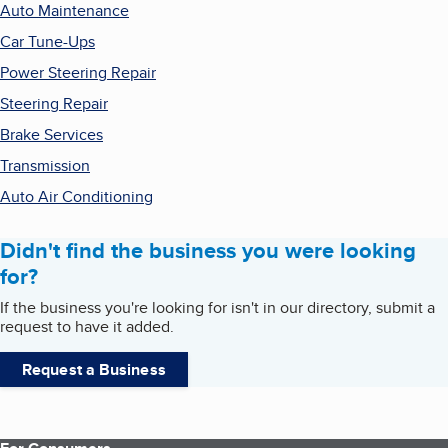
Auto Maintenance
Car Tune-Ups
Power Steering Repair
Steering Repair
Brake Services
Transmission
Auto Air Conditioning
Didn't find the business you were looking
for?
If the business you're looking for isn't in our directory, submit a
request to have it added.
Request a Business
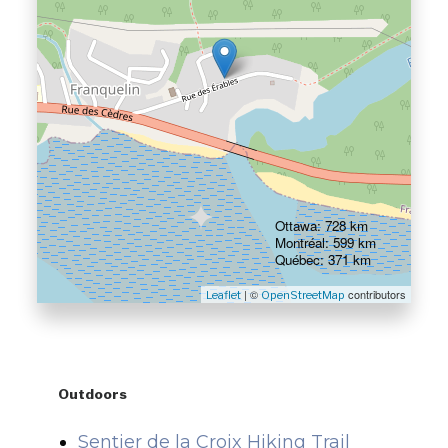
Ottawa: 728 km
Montréal: 599 km
Québec: 371 km
| ©
contributors
Leaflet
OpenStreetMap
Outdoors
Sentier de la Croix Hiking Trail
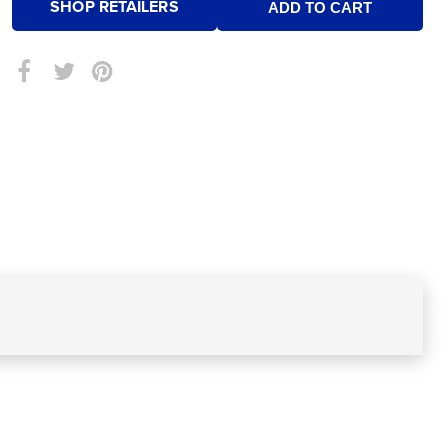
SHOP RETAILERS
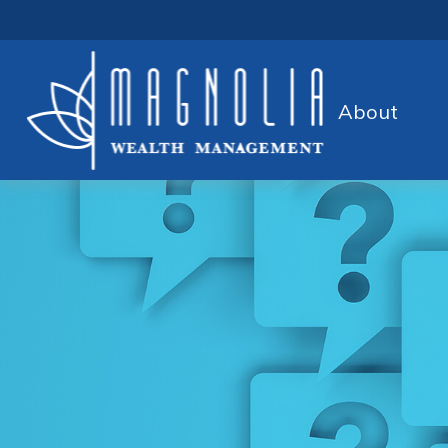
About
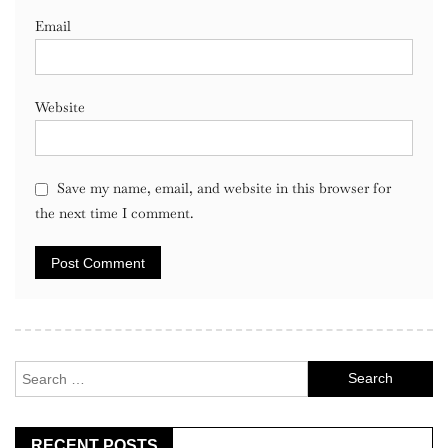
Email
Website
Save my name, email, and website in this browser for
the next time I comment.
Search
for:
RECENT POSTS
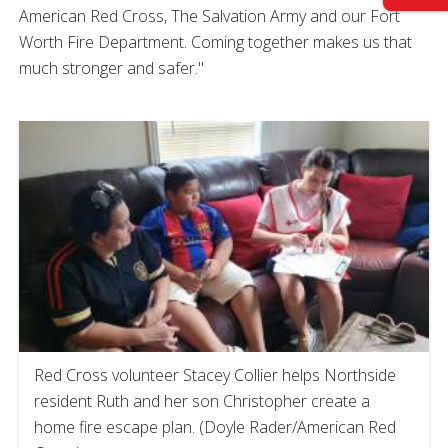
American Red Cross, The Salvation Army and our Fort
Worth Fire Department. Coming together makes us that
much stronger and safer."
Red Cross volunteer Stacey Collier helps Northside
resident Ruth and her son Christopher create a
home fire escape plan. (Doyle Rader/American Red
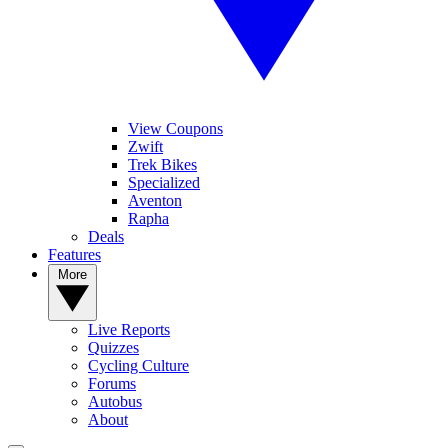
View Coupons
Zwift
Trek Bikes
Specialized
Aventon
Rapha
Deals
Features
More
Live Reports
Quizzes
Cycling Culture
Forums
Autobus
About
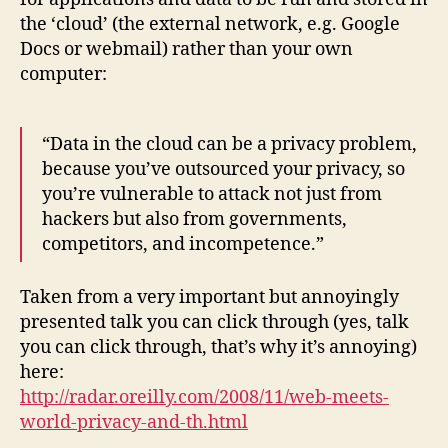
the ‘cloud’ (the external network, e.g. Google
Docs or webmail) rather than your own
computer:
“Data in the cloud can be a privacy problem,
because you’ve outsourced your privacy, so
you’re vulnerable to attack not just from
hackers but also from governments,
competitors, and incompetence.”
Taken from a very important but annoyingly
presented talk you can click through (yes, talk
you can click through, that’s why it’s annoying)
here:
http://radar.oreilly.com/2008/11/web-meets-
world-privacy-and-th.html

◆ **EXERCISE INSTRUCTIONS**
Wherever the string "click" occurs in the listing, return the line it sits on.

◆ **WRITTEN SOLUTION**
presented talk you can click through (yes, talk
you can click through, that’s why it’s annoying)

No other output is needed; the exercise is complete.